Parallel SSO Access for Mixed Identity Sources in Atlassian
As a technology hub supporting Porsche Holding Salzburg and other Volkswagen Group companies, Porsche Informatik manages complex user identities spanning multiple systems.
Their team needed to:
- Enable users from both LDAP and a custom OAuth provider to log in via SSO
- Route users dynamically to the correct authentication source based on group membership
- Maintain a seamless login experience for all users without duplicate configurations
- Ensure compatibility with Atlassian applications like Jira and Confluence
No native Atlassian solution or marketplace app supported this level of SSO flexibility out-of-the-box. Porsche Informatik reached out to miniOrange for a tailored solution.
How miniOrange Helped Solve Porsche Informatik's Challenge
miniOrange implemented the authentication setup using its OAuth/OIDC SSO add-on, enabling secure redirection and identity-based login routing based on user groups.

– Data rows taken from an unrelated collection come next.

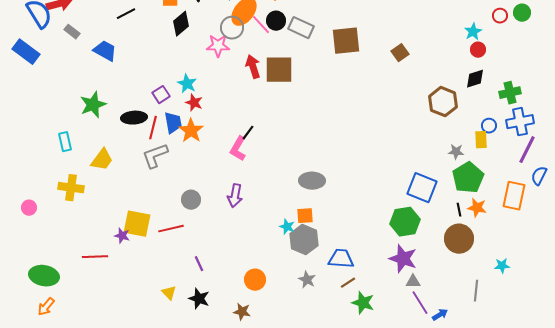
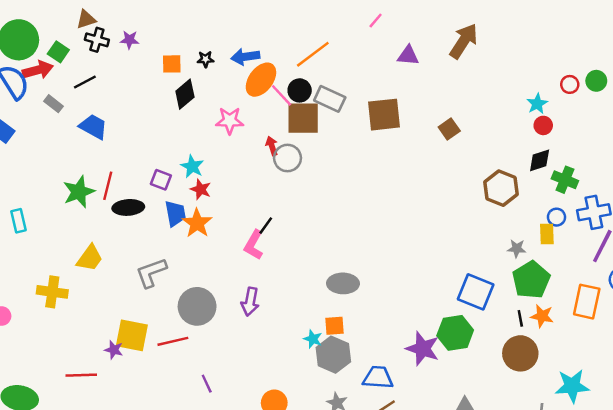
black line: (126, 14) -> (85, 82), moved
gray circle: (232, 28) -> (288, 158), moved
red arrow: (253, 67) -> (272, 146), size x0.7
brown square: (279, 70) -> (303, 118), moved
green cross: (510, 93) -> (565, 180), moved, turned 35
purple square: (161, 95) -> (161, 180), turned -36
red line: (153, 128) -> (108, 186), moved
cyan rectangle: (65, 142) -> (19, 221), moved
gray L-shape: (155, 156) -> (151, 273), moved
gray circle: (191, 200) -> (197, 306), size x1.6
purple star: (403, 259) -> (423, 349), moved
cyan star: (502, 266) -> (572, 386), size x1.8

Redirection Rules & Multi-SSO Setup with miniOrange OAuth/OIDC Add-On
To accommodate the use of multiple identity providers, miniOrange configured the OAuth/OIDC SSO app in both Jira and Confluence to support multiple login flows.
Here’s how it worked:
- Enable Multiple Authentication Sources: Users from both LDAP and OAuth were supported via separate SSO applications within the same plugin instance.
- Redirection Rules Based on Group: Users were redirected to their appropriate identity provider during login based on their group membership within the Atlassian application.
- Custom Group Mapping: For OAuth users, the system supported nested subgroups (beyond standard group responses), allowing advanced mapping of user roles within Jira and Confluence.
This group-based redirection allowed Porsche Informatik to control who saw the login page and who was automatically redirected to the appropriate identity provider—completely behind the scenes.
Success Outcome: Unified Access Without Login Confusion
By using miniOrange’s OAuth/OIDC SSO app, Porsche Informatik created a unified login experience across Jira and Confluence, while maintaining separate authentication paths for users based on their group identity.
The configuration empowered them to:
- Seamlessly authenticate both LDAP and OAuth users from a single login interface
- Eliminate the need for manual routing or administrative intervention
- Preserve a smooth, passwordless experience across applications
- Ensure robust, rule-based access control tied to user group logic
Results & Business Impact
The deployment of miniOrange SSO for multiple identity providers brought several operational benefits:
- Smooth Parallel Login: Users from multiple identity sources could log in without confusion or added steps.
- Reduced Admin Effort: Redirection logic replaced manual routing or multiple SSO setups.
- Enhanced Flexibility: The solution scaled across Jira and Confluence with no duplicate provisioning.
- Improved End-User Experience: Identity-based routing happened in the background, keeping login intuitive.
About Porsche Informatik
Porsche Informatik GmbH is a digital solutions and IT services provider serving Porsche Holding Salzburg and the Volkswagen Group. Specializing in mobility solutions, enterprise IT, and business-critical applications, Porsche Informatik operates at the intersection of automotive innovation and secure software delivery across 27 countries.